Yoo Hee-jae (born February 22, 1994) is a South Korean singer and actor. He debuted as a member of Masc on August 19, 2016, under JJ Holic Media and Lotus E&M. The group was subsequently disbanded on October 18, 2020. In 2023, Heejae participated in JTBC's reality competition show, Peak Time, as Team 7:00 with his former group member Ireah and achieved second place. In May 2023, Heejae and Ireah signed an exclusive contract with PCS Entertainment and started a new journey as a duo named Sevenus.

==History==
===Early life and education===
Heejae graduated from the Department of Drama and Film in Kaywon High School of Arts. While studying at the Theater and Film Department of Seoul Institute of the Arts, he starred in independent film I am a Vampire, which was directed by 26, a former member of Masc. Following this experience, Heejae began his career as an idol. During his college years, he joined a dance club to develop a new skill, which sparked his interest in combining dance and music.

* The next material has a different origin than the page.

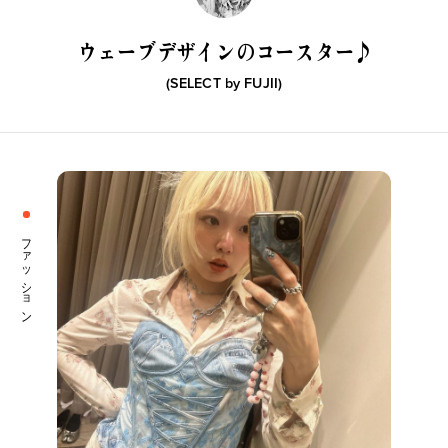
ウェーブデザインのコースター♪
(SELECT by
FUJII
)
ファッション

=== 2016–2022: Debut with Masc ===
On August 19, 2016, Heejae debuted as the lead vocalist of four-member idol group Masc with the EP Strange.

On October 18, 2020, the group disbanded.

Heejae enlisted for the mandatory service after Masc's disbandment, and was discharged in 2022.

===2023: Peak Time and Sevenus===
In 2023, Heejae participated in JTBC's survival reality show Peak Time as part of Team 7:00 alongside fellow group member, Ireah. They secured second place and embarked on the Peak Time Concert Tour as part of the Top 6.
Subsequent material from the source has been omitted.